Depending on where you live in Europe, 'Christmas is cancelled' is already a thing. Lockdowns and major new waves of Delta/Omicron have already started in Ireland, Germany, Austria, the Netherlands, and beyond. Travel is being curtailed, as is access to pubs, restaurants and crowded events. In England, the most laissez-faire of the UK's nations, there is a sort of blasé exceptionalism, commingled with a frantic surge in third (and fourth) vaccinations (boosters). The UK government has been keen to normalise the situation since summer, and 'move the conversation on' - the new variant is a bloody impertinence, and not on message at all.
This blog and its chief writer-editor are not optimists. I find the history of human conduct to be an almost infinite library of ignorance, cruelty and self-interest, leavened at times with striking acts of sacrifice, wisdom, and kindness noteworthy by their relative rarity. Violence and depravity seem hard-wired, but even if it is only cultural, this madness, it seems endemic to every culture, to some degree; and the left-right political struggle is probably eternal, since neither perspective has the full monopoly on sense. Science progresses, curing ills, but inventing new ones. We breathe in millions of small plastic particles daily, a microcosm of the macro-destruction visited on the planet by our technologies and industries. Even computing has a global heating footprint, a mammoth one.

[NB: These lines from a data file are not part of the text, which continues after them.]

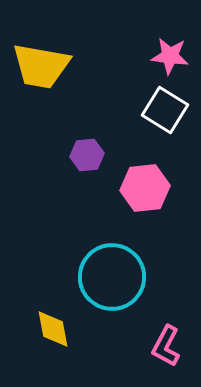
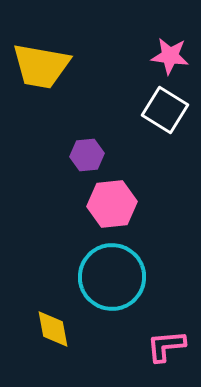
pink hexagon: moved 33 px left, 16 px down
pink L-shape: rotated 57 degrees clockwise
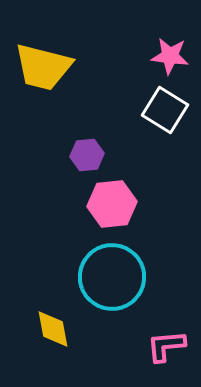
yellow trapezoid: moved 2 px right, 1 px down; rotated 4 degrees clockwise
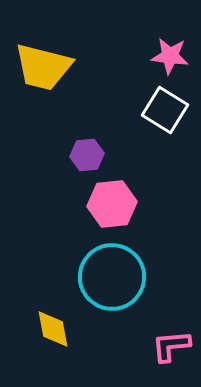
pink L-shape: moved 5 px right
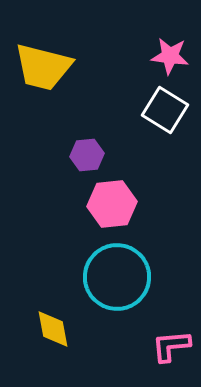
cyan circle: moved 5 px right
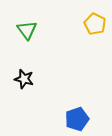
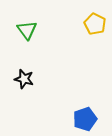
blue pentagon: moved 8 px right
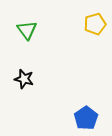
yellow pentagon: rotated 30 degrees clockwise
blue pentagon: moved 1 px right, 1 px up; rotated 15 degrees counterclockwise
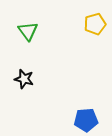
green triangle: moved 1 px right, 1 px down
blue pentagon: moved 2 px down; rotated 30 degrees clockwise
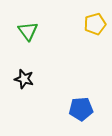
blue pentagon: moved 5 px left, 11 px up
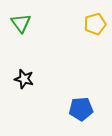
green triangle: moved 7 px left, 8 px up
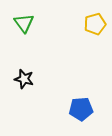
green triangle: moved 3 px right
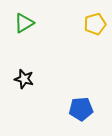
green triangle: rotated 35 degrees clockwise
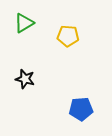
yellow pentagon: moved 27 px left, 12 px down; rotated 20 degrees clockwise
black star: moved 1 px right
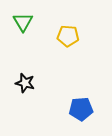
green triangle: moved 1 px left, 1 px up; rotated 30 degrees counterclockwise
black star: moved 4 px down
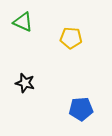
green triangle: rotated 35 degrees counterclockwise
yellow pentagon: moved 3 px right, 2 px down
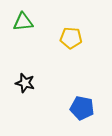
green triangle: rotated 30 degrees counterclockwise
blue pentagon: moved 1 px right, 1 px up; rotated 15 degrees clockwise
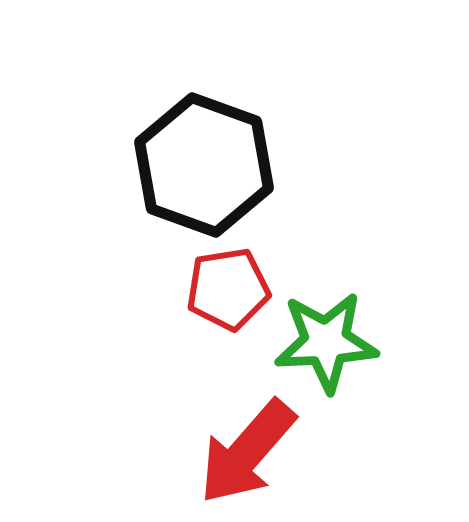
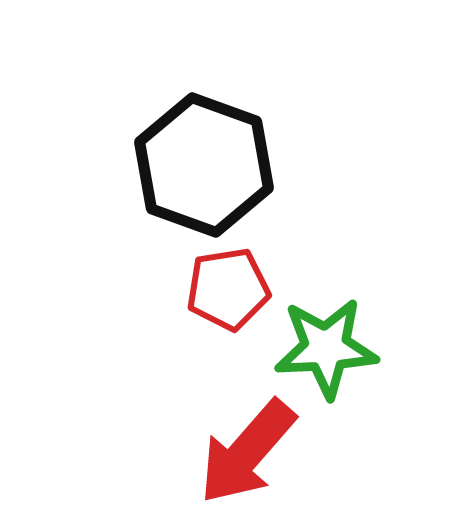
green star: moved 6 px down
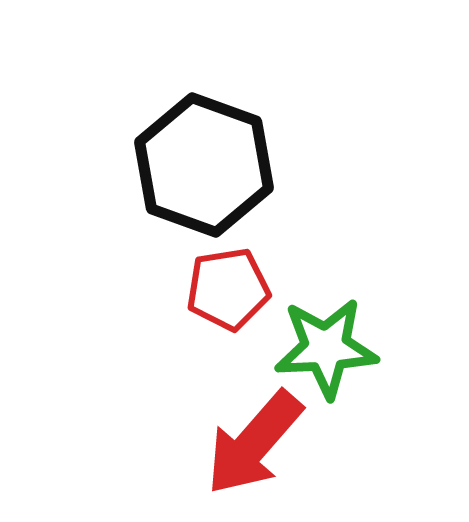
red arrow: moved 7 px right, 9 px up
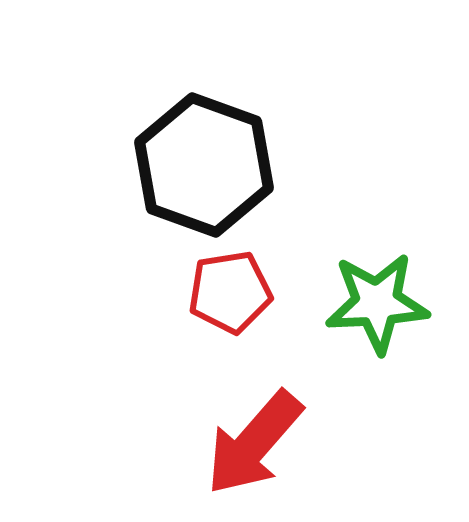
red pentagon: moved 2 px right, 3 px down
green star: moved 51 px right, 45 px up
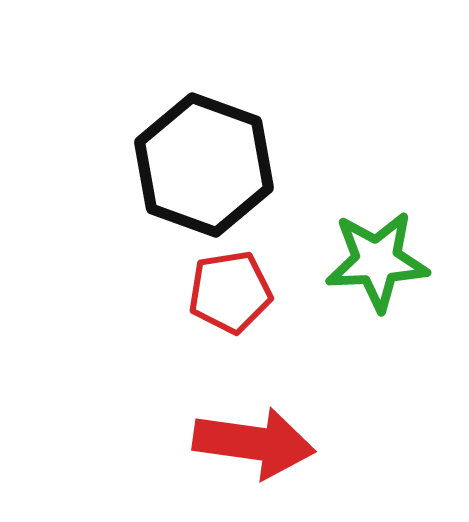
green star: moved 42 px up
red arrow: rotated 123 degrees counterclockwise
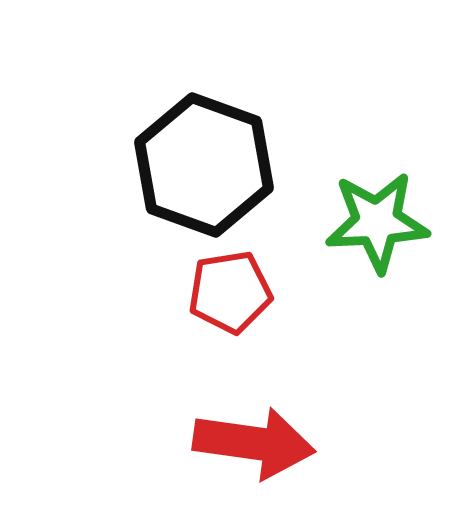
green star: moved 39 px up
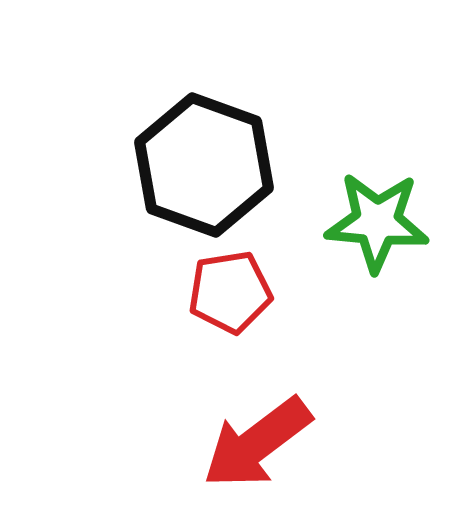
green star: rotated 8 degrees clockwise
red arrow: moved 3 px right; rotated 135 degrees clockwise
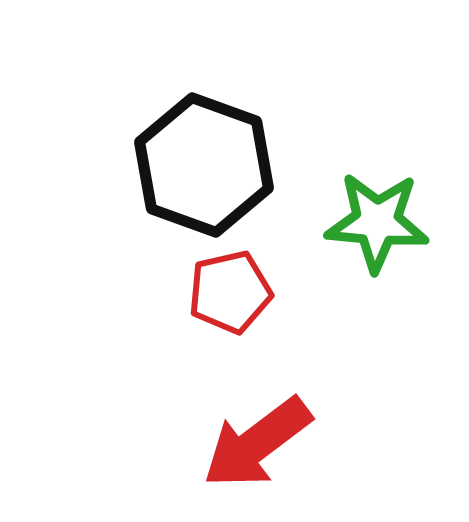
red pentagon: rotated 4 degrees counterclockwise
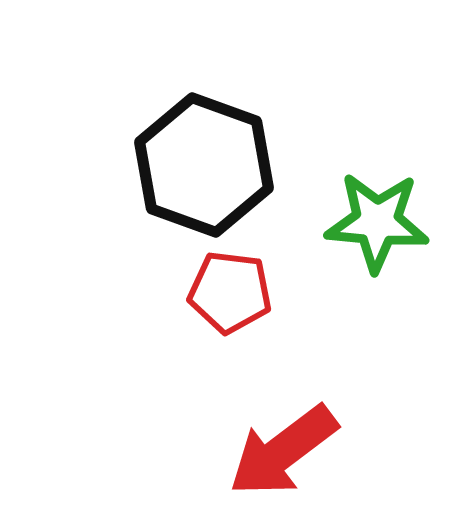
red pentagon: rotated 20 degrees clockwise
red arrow: moved 26 px right, 8 px down
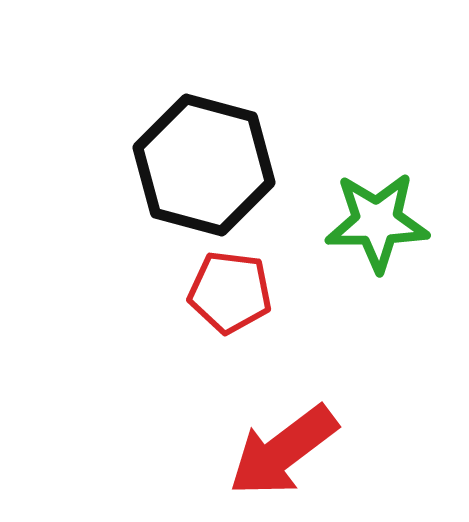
black hexagon: rotated 5 degrees counterclockwise
green star: rotated 6 degrees counterclockwise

Anyway, there are two ways to interpret the Omicron information. We are told we will know 'more' in 'two or three weeks' - in short, Christmas, when it may be too late.
If Omicron is going to be milder, and mostly a tempest in a teapot, fine, stop reading now.
It may be.
However, every thing known so far suggests the following. Omicron
1. is astonishingly more mutated than any previous variant
2. escapes some or all immunity from previous infection
3. probably evades some if not all vaccine immunity
4. is maybe 500% more contagious than Delta
5. is likely no more mild than Delta and may make children sicker
6. is in the UK now
Given these 6 statements, it is not hard to see where a new wave hits the UK in the next 3-7 weeks, and forces a lockdown.
If 5 times more people get ill with Covid, 5 times more people would be hospitalised and 5 times more die -
this would be 250,000 cases a day, 35,000 in hospital a day, and around 700 deaths a day.
If the virus also evades immunity even by 10% (and it is likely by far more), and is even 5% more fatal, we could soon be around 1,000 deaths a day, without lockdown.
Anyway, we may be fortunate, we will know soon.
Meanwhile, President Biden and the US state department warn that Russia is planning to invade Ukraine in January. They have warned of strong financial punishments, but it is hard not to see some form of military engagement between superpowers developing.
China could choose this moment to invade Taiwan. China seems to have hypersonic weapons technology that is 10-30 years in advance of the West.
It is possible no wars will happen in the next 60 days, and no terrible new waves in the UK (though these are happening everywhere else).
Nevertheless, the fact that the daily news reports contain such possibilities, and the uncertainty is so high, means this is inarguably the bleakest moment in human history since 1938-39.
17% of UK adults are on anti-depressants; 1 in 6 British adults polled say the world will never go back to normal. This is a frightening, anxious, depressing, and profoundly strange time; we have not even mentioned the new risks from AI, and the erratic weather, the Brexit delays, and the impact on mental health from social media.
Every day at the moment is a bit of a slog through a tundra-like waste land - one needs to keep going. one can't, one will. Very Beckett.
Or maybe it will all be fun and sunshine going forward?
The human spirit is being tested, let us hope we do not fail.